A growing body of evidence suggests that many of the jobs needed to avert and prepare for climate change can be created relatively cheaply, and are jobs that last long term. More fundamentally, failing to curb and prepare for climate change will seriously compromise a federal jobs program, not to mention the stability of life on this planet as we know it. Superstorms, wildfires and droughts, which will worsen and multiply as temperatures rise, are already putting people out of work and destabilizing our economy. They also stand to cripple the infrastructure and healthcare system that many hope a jobs guarantee will support. And the low-income groups and communities of color that jobs guarantee proponents hope to reach will be hit hardest by extreme weather.
Many jobs guarantee proponents mention tackling climate change as one of many social goods that such a program could produce, but they have yet to fully map out what they understand “tackling climate change” to mean. To ensure that climate change is meaningfully embedded in whatever proposal progressives coalesce around, the climate movement needs to play an active role in helping to guide the development of such a proposal, and mobilizing Americans to make it a reality.
The climate movement must align around and articulate our priorities for a climate jobs guarantee and develop a strong case for how and why to include them in existing proposals. This will mean expanding the debate beyond its current focus on green infrastructure projects, which are essential, but cannot fully address the myriad ways Americans will experience climate impacts.
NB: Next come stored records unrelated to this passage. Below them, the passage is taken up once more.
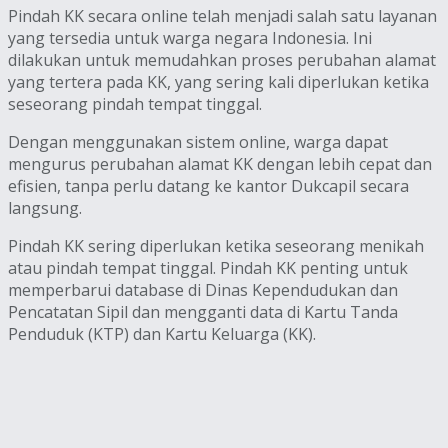
Pindah KK secara online telah menjadi salah satu layanan
yang tersedia untuk warga negara Indonesia. Ini
dilakukan untuk memudahkan proses perubahan alamat
yang tertera pada KK, yang sering kali diperlukan ketika
seseorang pindah tempat tinggal.
Dengan menggunakan sistem online, warga dapat
mengurus perubahan alamat KK dengan lebih cepat dan
efisien, tanpa perlu datang ke kantor Dukcapil secara
langsung.
Pindah KK sering diperlukan ketika seseorang menikah
atau pindah tempat tinggal. Pindah KK penting untuk
memperbarui database di Dinas Kependudukan dan
Pencatatan Sipil dan mengganti data di Kartu Tanda
Penduduk (KTP) dan Kartu Keluarga (KK).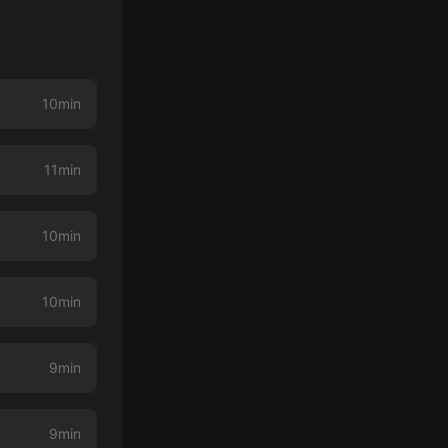
10min
11min
10min
10min
9min
9min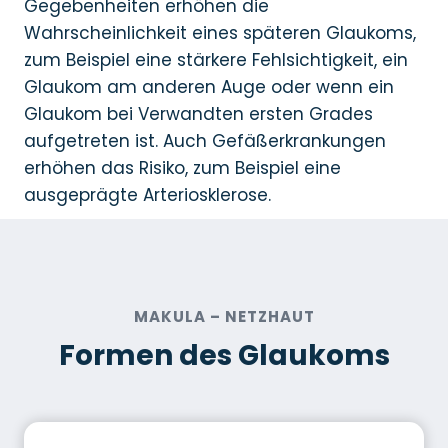
Gegebenheiten erhöhen die
Wahrscheinlichkeit eines späteren Glaukoms,
zum Beispiel eine stärkere Fehlsichtigkeit, ein
Glaukom am anderen Auge oder wenn ein
Glaukom bei Verwandten ersten Grades
aufgetreten ist. Auch Gefäßerkrankungen
erhöhen das Risiko, zum Beispiel eine
ausgeprägte Arteriosklerose.
MAKULA
– NETZHAUT
Formen des Glaukoms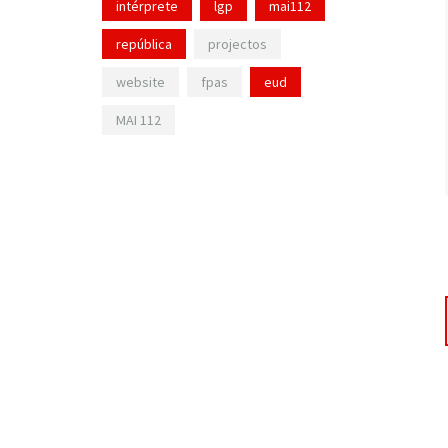
intérprete
lgp
mai112
república
projectos
website
fpas
eud
MAI 112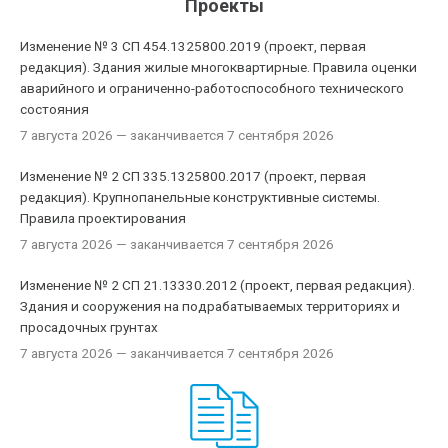
Проекты
Изменение № 3 СП 454.1325800.2019 (проект, первая
редакция). Здания жилые многоквартирные. Правила оценки
аварийного и ограниченно-работоспособного технического
состояния
7 августа 2026
— заканчивается 7 сентября 2026
Изменение № 2 СП 335.1325800.2017 (проект, первая
редакция). Крупнопанельные конструктивные системы.
Правила проектирования
7 августа 2026
— заканчивается 7 сентября 2026
Изменение № 2 СП 21.13330.2012 (проект, первая редакция).
Здания и сооружения на подрабатываемых территориях и
просадочных грунтах
7 августа 2026
— заканчивается 7 сентября 2026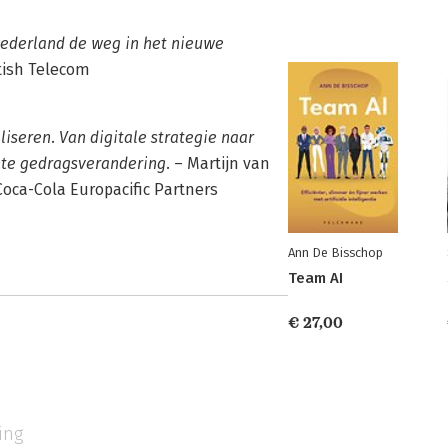
 Nederland de weg in het nieuwe
tish Telecom
liseren. Van digitale strategie naar
hte gedragsverandering.
– Martijn van
oca-Cola Europacific Partners
Ann De Bisschop
Team AI
€ 27,00
ing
Instead of new roads and seawalls, many communities will require other services to effectively adapt, including access to affordable, healthy food, care for the elderly and other vulnerable populations, and stronger school systems to enable younger generations to transition from climate-vulnerable livelihoods.
Our generation is in desperate need of good, well-paid jobs and of a future that will be livable on this planet. And there is so much good work to be done to stop climate change. A climate jobs guarantee is the solution America needs for our overlapping climate and employment crises, but it’s up to our movements to build the political support to make such a policy a reality. Let’s get to work.